Package management with micromamba
A data analysis does not solely comprise of your configuration (for e.g. datavzrd) or programming code, but also of all the software packages needed to execute it. Outside of data analysis or programming, people will know the usual ways of installing software via software stores/centers, system wide package managers, or by installing manually downloaded packages. Deploying a software stack for a data analysis this way is not recommended.
It is not reproducible, as the software versions are not fixed.
It is not portable, as the software stack might not be compatible with other systems.
It is, as a manual process, not scalable.
It is not isolated, as the software would be installed system wide, being affected by future installations or updates.
To solve these issues, we use package managers. A package manager is a tool that automates the process of installing, updating, configuring, and removing software packages. In science, one of the most popular package management systems is the Conda ecosystem. There are various frontends for Conda. Here, we use the micromamba package manager.
Step 1: Installing micromamba
To install micromamba, you can use the following command inside your VSCode terminal (on Windows, issue this from a WSL session, cf. The development environment):
"${SHELL}" <(curl -L micro.mamba.pm/install.sh)
Afterwards, open a new terminal session.
Step 2: Installing a software stack
The central feature of micromamba is the ability to create isolated software environments. This even means that multiple versions of the same software can be present on a system, in different environments.

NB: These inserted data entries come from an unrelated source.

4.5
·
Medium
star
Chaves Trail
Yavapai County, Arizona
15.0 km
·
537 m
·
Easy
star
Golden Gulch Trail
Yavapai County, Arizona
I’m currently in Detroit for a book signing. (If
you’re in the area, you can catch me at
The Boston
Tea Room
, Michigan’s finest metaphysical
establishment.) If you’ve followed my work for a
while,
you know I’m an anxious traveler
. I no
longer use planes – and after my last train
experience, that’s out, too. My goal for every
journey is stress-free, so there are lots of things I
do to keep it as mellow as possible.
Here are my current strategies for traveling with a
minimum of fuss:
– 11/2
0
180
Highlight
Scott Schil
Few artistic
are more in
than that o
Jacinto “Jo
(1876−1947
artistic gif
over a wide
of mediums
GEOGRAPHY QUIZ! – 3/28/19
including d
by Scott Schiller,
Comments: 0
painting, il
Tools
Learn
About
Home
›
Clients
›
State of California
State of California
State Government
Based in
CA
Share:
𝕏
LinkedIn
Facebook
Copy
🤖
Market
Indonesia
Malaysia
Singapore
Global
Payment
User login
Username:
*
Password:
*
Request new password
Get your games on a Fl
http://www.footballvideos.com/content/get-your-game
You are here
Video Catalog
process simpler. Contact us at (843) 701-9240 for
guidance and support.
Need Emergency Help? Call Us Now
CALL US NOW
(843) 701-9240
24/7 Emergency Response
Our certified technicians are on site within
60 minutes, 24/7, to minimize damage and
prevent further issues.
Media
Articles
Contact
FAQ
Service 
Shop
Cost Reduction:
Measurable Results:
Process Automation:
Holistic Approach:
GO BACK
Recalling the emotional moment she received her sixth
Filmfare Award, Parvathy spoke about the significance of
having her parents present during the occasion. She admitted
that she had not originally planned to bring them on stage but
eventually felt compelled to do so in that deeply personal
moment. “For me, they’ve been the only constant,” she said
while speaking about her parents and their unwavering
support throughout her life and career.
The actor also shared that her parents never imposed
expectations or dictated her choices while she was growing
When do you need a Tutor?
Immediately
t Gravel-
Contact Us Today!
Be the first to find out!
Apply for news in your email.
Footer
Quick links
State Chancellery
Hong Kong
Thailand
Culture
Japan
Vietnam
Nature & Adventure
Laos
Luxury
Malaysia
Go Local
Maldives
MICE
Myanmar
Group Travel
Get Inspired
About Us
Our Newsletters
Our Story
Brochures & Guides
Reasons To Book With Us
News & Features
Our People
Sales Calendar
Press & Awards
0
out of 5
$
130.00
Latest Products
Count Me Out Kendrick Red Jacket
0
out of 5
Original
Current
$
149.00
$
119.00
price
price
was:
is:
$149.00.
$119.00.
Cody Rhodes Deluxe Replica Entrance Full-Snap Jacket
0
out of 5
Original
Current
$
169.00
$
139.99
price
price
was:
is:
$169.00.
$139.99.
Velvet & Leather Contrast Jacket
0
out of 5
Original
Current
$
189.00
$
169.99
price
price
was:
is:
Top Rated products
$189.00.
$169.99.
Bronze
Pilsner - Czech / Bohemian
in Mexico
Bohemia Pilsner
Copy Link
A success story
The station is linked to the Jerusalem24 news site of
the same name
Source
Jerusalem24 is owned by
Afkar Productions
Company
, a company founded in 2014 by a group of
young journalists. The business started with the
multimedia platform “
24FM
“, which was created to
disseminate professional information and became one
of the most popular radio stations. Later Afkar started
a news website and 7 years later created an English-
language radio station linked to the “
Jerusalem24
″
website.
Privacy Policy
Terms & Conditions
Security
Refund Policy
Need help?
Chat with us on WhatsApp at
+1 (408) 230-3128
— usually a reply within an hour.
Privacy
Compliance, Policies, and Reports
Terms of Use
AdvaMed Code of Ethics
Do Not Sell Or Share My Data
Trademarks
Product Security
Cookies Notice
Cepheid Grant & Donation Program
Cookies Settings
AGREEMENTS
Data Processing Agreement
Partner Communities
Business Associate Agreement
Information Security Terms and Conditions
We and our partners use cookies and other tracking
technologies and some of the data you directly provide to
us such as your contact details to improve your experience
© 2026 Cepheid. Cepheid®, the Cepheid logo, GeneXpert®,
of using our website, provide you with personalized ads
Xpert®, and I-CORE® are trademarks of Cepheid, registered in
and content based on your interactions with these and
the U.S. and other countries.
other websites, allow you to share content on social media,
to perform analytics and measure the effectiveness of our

We create a new environment that contains Datavzrd, a software for visualizing tables that we need in the next part of the course:
micromamba create -n test -c conda-forge datavzrd
This command creates a new environment named test
and installs the package datavzrd
from the conda-forge
channel.
Step 3: Activating the environment
To activate the environment, use the following command:
micromamba activate test
Now you are inside the environment and can use any software installed within the environment via the terminal, e.g.:
datavzrd --help
Step 4: Deactivating the environment
To deactivate the environment again, use the following command:
micromamba deactivate
Step 5: Reproducible environments
The problem with a manual command like the one above is that it is not reproducible. First, only the terminal history preserves what you did to create the environment. Second, only the environment name is preserved, not the exact software versions. The latter are just the latest available ones at the time of environment creation. While this can be fine in certain cases, it is certainly not when you want to ensure reproducibility and document what you actually did to generate a certain result.
To solve this, we can create a file that contains the exact software versions, called an environment file.
We do that for the example from before.
Create a folder envs
that holds micromamba environment files related to this course, and in there create the file datavzrd.yaml
with the following content:
channels:
- conda-forge
dependencies:
- datavzrd =2.41.0
Explanation
The first section specifies the channel, the second section specifies the software tools or libraries to install including their versions.
Now, you can create the environment from this file:
micromamba env create -f datavzrd.yaml -n datavzrd
Exercise
The environment test
from step 2 is no longer needed.
Find out how using micromamba --help
and remove it.